Please output the records below word for word and omit the pictures.

----- Raw data -----

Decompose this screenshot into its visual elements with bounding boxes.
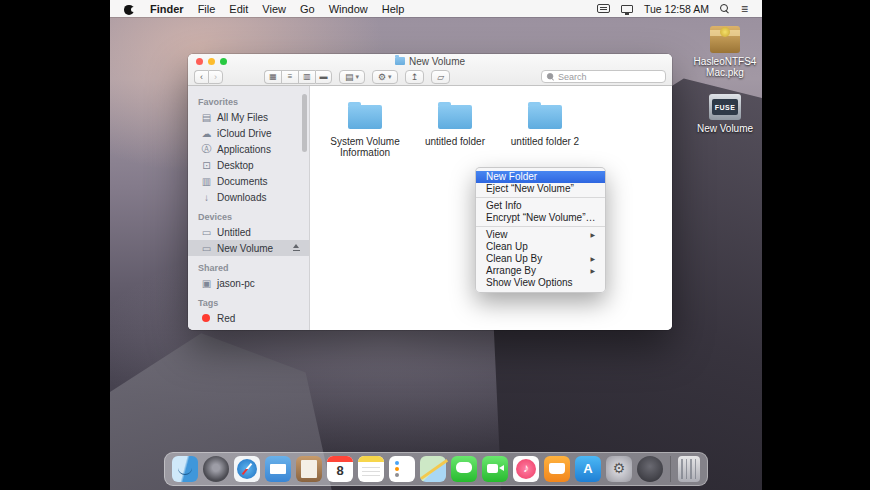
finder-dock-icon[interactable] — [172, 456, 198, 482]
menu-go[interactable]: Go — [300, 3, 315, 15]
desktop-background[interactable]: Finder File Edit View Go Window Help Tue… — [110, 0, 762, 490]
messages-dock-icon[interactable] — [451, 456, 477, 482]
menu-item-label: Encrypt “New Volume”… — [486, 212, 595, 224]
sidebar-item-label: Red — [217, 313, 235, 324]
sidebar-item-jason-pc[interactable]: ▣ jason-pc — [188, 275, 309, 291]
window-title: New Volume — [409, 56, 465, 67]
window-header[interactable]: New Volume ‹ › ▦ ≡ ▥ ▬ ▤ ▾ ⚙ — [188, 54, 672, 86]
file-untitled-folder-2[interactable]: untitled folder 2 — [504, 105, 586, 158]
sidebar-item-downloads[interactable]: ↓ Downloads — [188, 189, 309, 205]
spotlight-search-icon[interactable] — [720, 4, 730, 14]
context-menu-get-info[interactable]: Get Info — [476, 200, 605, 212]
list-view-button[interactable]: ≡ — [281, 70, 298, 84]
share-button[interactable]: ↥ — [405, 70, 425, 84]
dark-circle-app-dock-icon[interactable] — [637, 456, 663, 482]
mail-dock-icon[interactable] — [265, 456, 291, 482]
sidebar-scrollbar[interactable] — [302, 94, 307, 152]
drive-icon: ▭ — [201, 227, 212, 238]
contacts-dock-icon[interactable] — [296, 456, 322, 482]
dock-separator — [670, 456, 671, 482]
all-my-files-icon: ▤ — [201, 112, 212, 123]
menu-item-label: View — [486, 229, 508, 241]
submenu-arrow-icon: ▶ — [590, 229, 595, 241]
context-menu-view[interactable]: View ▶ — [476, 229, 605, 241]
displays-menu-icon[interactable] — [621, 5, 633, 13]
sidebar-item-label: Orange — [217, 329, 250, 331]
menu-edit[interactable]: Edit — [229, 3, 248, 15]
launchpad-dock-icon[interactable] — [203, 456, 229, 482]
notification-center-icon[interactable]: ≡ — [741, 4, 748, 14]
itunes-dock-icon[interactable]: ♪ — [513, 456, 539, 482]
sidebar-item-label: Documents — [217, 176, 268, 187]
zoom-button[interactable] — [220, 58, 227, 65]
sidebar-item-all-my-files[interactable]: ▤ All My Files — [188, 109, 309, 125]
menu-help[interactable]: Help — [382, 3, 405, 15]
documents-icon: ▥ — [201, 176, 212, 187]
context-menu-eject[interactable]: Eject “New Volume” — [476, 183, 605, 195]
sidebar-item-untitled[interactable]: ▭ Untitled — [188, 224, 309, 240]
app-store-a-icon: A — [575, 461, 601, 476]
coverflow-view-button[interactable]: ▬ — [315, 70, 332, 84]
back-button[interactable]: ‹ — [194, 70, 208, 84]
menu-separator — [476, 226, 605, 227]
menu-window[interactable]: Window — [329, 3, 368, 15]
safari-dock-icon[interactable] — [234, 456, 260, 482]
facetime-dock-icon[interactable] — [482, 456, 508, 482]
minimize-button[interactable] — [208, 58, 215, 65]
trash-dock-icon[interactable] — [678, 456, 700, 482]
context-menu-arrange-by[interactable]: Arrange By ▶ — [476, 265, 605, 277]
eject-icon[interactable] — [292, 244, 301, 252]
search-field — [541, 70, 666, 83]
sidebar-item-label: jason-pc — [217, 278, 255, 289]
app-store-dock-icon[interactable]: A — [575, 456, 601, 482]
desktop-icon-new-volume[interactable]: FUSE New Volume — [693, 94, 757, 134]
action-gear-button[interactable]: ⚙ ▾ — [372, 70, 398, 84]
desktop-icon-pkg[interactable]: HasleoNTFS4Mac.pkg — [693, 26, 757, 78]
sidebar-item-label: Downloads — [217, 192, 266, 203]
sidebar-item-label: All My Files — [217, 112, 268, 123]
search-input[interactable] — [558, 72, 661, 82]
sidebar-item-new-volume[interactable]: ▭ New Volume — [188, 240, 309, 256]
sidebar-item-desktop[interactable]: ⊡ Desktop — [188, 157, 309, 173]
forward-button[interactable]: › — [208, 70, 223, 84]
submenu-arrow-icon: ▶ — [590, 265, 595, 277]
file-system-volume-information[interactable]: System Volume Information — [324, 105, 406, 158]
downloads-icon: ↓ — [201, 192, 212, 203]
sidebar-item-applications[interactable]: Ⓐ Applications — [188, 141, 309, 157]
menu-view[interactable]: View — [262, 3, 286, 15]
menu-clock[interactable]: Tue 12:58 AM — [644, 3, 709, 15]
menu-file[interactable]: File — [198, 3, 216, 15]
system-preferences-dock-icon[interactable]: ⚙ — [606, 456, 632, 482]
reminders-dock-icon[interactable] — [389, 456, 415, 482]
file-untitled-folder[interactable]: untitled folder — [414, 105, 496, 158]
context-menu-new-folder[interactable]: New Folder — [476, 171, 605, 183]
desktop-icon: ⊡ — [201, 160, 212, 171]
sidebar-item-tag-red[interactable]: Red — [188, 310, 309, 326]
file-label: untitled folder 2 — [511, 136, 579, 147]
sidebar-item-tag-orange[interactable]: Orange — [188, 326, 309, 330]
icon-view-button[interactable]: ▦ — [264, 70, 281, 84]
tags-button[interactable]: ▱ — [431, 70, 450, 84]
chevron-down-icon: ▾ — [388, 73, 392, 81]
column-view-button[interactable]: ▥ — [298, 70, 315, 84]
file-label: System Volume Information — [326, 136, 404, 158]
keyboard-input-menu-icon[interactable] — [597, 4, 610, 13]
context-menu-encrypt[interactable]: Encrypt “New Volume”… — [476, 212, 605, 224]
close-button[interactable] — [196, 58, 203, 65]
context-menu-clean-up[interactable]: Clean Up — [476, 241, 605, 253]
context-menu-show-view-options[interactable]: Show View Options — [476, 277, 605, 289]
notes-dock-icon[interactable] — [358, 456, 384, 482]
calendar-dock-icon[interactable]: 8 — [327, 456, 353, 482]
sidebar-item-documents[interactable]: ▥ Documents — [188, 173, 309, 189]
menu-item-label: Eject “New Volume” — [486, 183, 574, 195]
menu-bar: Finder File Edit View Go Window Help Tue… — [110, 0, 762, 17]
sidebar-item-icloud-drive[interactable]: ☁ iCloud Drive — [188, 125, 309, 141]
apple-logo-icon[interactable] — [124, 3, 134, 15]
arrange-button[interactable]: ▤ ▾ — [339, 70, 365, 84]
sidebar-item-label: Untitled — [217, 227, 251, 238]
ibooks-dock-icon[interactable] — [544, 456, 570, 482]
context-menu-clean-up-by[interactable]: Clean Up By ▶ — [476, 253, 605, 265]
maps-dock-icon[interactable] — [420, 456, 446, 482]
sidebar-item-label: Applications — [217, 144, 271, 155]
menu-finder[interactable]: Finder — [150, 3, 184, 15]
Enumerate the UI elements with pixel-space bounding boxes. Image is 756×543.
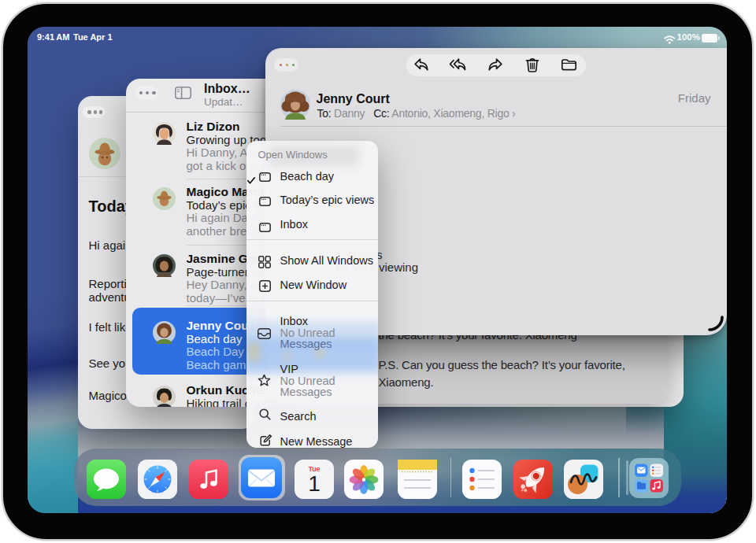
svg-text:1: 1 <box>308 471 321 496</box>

-----

## Response to the exercise
Decompose this screenshot into its visual elements with bounding boxes.
finder-dock-icon[interactable] — [172, 456, 198, 482]
menu-go[interactable]: Go — [300, 3, 315, 15]
desktop-background[interactable]: Finder File Edit View Go Window Help Tue… — [110, 0, 762, 490]
messages-dock-icon[interactable] — [451, 456, 477, 482]
menu-item-label: Encrypt “New Volume”… — [486, 212, 595, 224]
sidebar-item-label: Red — [217, 313, 235, 324]
sidebar-item-jason-pc[interactable]: ▣ jason-pc — [188, 275, 309, 291]
window-title: New Volume — [409, 56, 465, 67]
window-header[interactable]: New Volume ‹ › ▦ ≡ ▥ ▬ ▤ ▾ ⚙ — [188, 54, 672, 86]
file-untitled-folder-2[interactable]: untitled folder 2 — [504, 105, 586, 158]
sidebar-item-downloads[interactable]: ↓ Downloads — [188, 189, 309, 205]
spotlight-search-icon[interactable] — [720, 4, 730, 14]
context-menu-get-info[interactable]: Get Info — [476, 200, 605, 212]
list-view-button[interactable]: ≡ — [281, 70, 298, 84]
share-button[interactable]: ↥ — [405, 70, 425, 84]
dark-circle-app-dock-icon[interactable] — [637, 456, 663, 482]
mail-dock-icon[interactable] — [265, 456, 291, 482]
sidebar-scrollbar[interactable] — [302, 94, 307, 152]
drive-icon: ▭ — [201, 227, 212, 238]
contacts-dock-icon[interactable] — [296, 456, 322, 482]
dock-separator — [670, 456, 671, 482]
all-my-files-icon: ▤ — [201, 112, 212, 123]
menu-item-label: View — [486, 229, 508, 241]
submenu-arrow-icon: ▶ — [590, 229, 595, 241]
context-menu-view[interactable]: View ▶ — [476, 229, 605, 241]
displays-menu-icon[interactable] — [621, 5, 633, 13]
sidebar-item-label: Orange — [217, 329, 250, 331]
menu-edit[interactable]: Edit — [229, 3, 248, 15]
launchpad-dock-icon[interactable] — [203, 456, 229, 482]
notification-center-icon[interactable]: ≡ — [741, 4, 748, 14]
itunes-dock-icon[interactable]: ♪ — [513, 456, 539, 482]
sidebar-item-label: Documents — [217, 176, 268, 187]
zoom-button[interactable] — [220, 58, 227, 65]
sidebar-item-all-my-files[interactable]: ▤ All My Files — [188, 109, 309, 125]
menu-help[interactable]: Help — [382, 3, 405, 15]
documents-icon: ▥ — [201, 176, 212, 187]
context-menu-eject[interactable]: Eject “New Volume” — [476, 183, 605, 195]
sidebar-item-untitled[interactable]: ▭ Untitled — [188, 224, 309, 240]
app-store-a-icon: A — [575, 461, 601, 476]
coverflow-view-button[interactable]: ▬ — [315, 70, 332, 84]
back-button[interactable]: ‹ — [194, 70, 208, 84]
menu-separator — [476, 226, 605, 227]
menu-window[interactable]: Window — [329, 3, 368, 15]
safari-dock-icon[interactable] — [234, 456, 260, 482]
facetime-dock-icon[interactable] — [482, 456, 508, 482]
minimize-button[interactable] — [208, 58, 215, 65]
trash-dock-icon[interactable] — [678, 456, 700, 482]
context-menu-arrange-by[interactable]: Arrange By ▶ — [476, 265, 605, 277]
eject-icon[interactable] — [292, 244, 301, 252]
search-field — [541, 70, 666, 83]
sidebar-item-label: jason-pc — [217, 278, 255, 289]
app-store-dock-icon[interactable]: A — [575, 456, 601, 482]
desktop-icon-new-volume[interactable]: FUSE New Volume — [693, 94, 757, 134]
action-gear-button[interactable]: ⚙ ▾ — [372, 70, 398, 84]
desktop-icon-pkg[interactable]: HasleoNTFS4Mac.pkg — [693, 26, 757, 78]
sidebar-item-label: Downloads — [217, 192, 266, 203]
sidebar-item-label: All My Files — [217, 112, 268, 123]
search-input[interactable] — [558, 72, 661, 82]
sidebar-item-new-volume[interactable]: ▭ New Volume — [188, 240, 309, 256]
sidebar-item-desktop[interactable]: ⊡ Desktop — [188, 157, 309, 173]
forward-button[interactable]: › — [208, 70, 223, 84]
submenu-arrow-icon: ▶ — [590, 265, 595, 277]
file-system-volume-information[interactable]: System Volume Information — [324, 105, 406, 158]
downloads-icon: ↓ — [201, 192, 212, 203]
sidebar-item-applications[interactable]: Ⓐ Applications — [188, 141, 309, 157]
menu-view[interactable]: View — [262, 3, 286, 15]
menu-clock[interactable]: Tue 12:58 AM — [644, 3, 709, 15]
menu-file[interactable]: File — [198, 3, 216, 15]
system-preferences-dock-icon[interactable]: ⚙ — [606, 456, 632, 482]
reminders-dock-icon[interactable] — [389, 456, 415, 482]
file-untitled-folder[interactable]: untitled folder — [414, 105, 496, 158]
context-menu-new-folder[interactable]: New Folder — [476, 171, 605, 183]
desktop-icon: ⊡ — [201, 160, 212, 171]
sidebar-item-tag-red[interactable]: Red — [188, 310, 309, 326]
file-label: untitled folder 2 — [511, 136, 579, 147]
sidebar-item-tag-orange[interactable]: Orange — [188, 326, 309, 330]
icon-view-button[interactable]: ▦ — [264, 70, 281, 84]
tags-button[interactable]: ▱ — [431, 70, 450, 84]
chevron-down-icon: ▾ — [388, 73, 392, 81]
column-view-button[interactable]: ▥ — [298, 70, 315, 84]
file-label: System Volume Information — [326, 136, 404, 158]
keyboard-input-menu-icon[interactable] — [597, 4, 610, 13]
context-menu-encrypt[interactable]: Encrypt “New Volume”… — [476, 212, 605, 224]
close-button[interactable] — [196, 58, 203, 65]
context-menu-clean-up[interactable]: Clean Up — [476, 241, 605, 253]
context-menu-show-view-options[interactable]: Show View Options — [476, 277, 605, 289]
notes-dock-icon[interactable] — [358, 456, 384, 482]
calendar-dock-icon[interactable]: 8 — [327, 456, 353, 482]
sidebar-item-documents[interactable]: ▥ Documents — [188, 173, 309, 189]
menu-item-label: Eject “New Volume” — [486, 183, 574, 195]
menu-bar: Finder File Edit View Go Window Help Tue… — [110, 0, 762, 17]
sidebar-item-icloud-drive[interactable]: ☁ iCloud Drive — [188, 125, 309, 141]
apple-logo-icon[interactable] — [124, 3, 134, 15]
arrange-button[interactable]: ▤ ▾ — [339, 70, 365, 84]
sidebar-item-label: Untitled — [217, 227, 251, 238]
ibooks-dock-icon[interactable] — [544, 456, 570, 482]
context-menu-clean-up-by[interactable]: Clean Up By ▶ — [476, 253, 605, 265]
maps-dock-icon[interactable] — [420, 456, 446, 482]
sidebar-item-label: Applications — [217, 144, 271, 155]
menu-finder[interactable]: Finder — [150, 3, 184, 15]
Enumerate the UI elements with pixel-space bounding boxes. Image is 756×543.
svg-text:1: 1 <box>308 471 321 496</box>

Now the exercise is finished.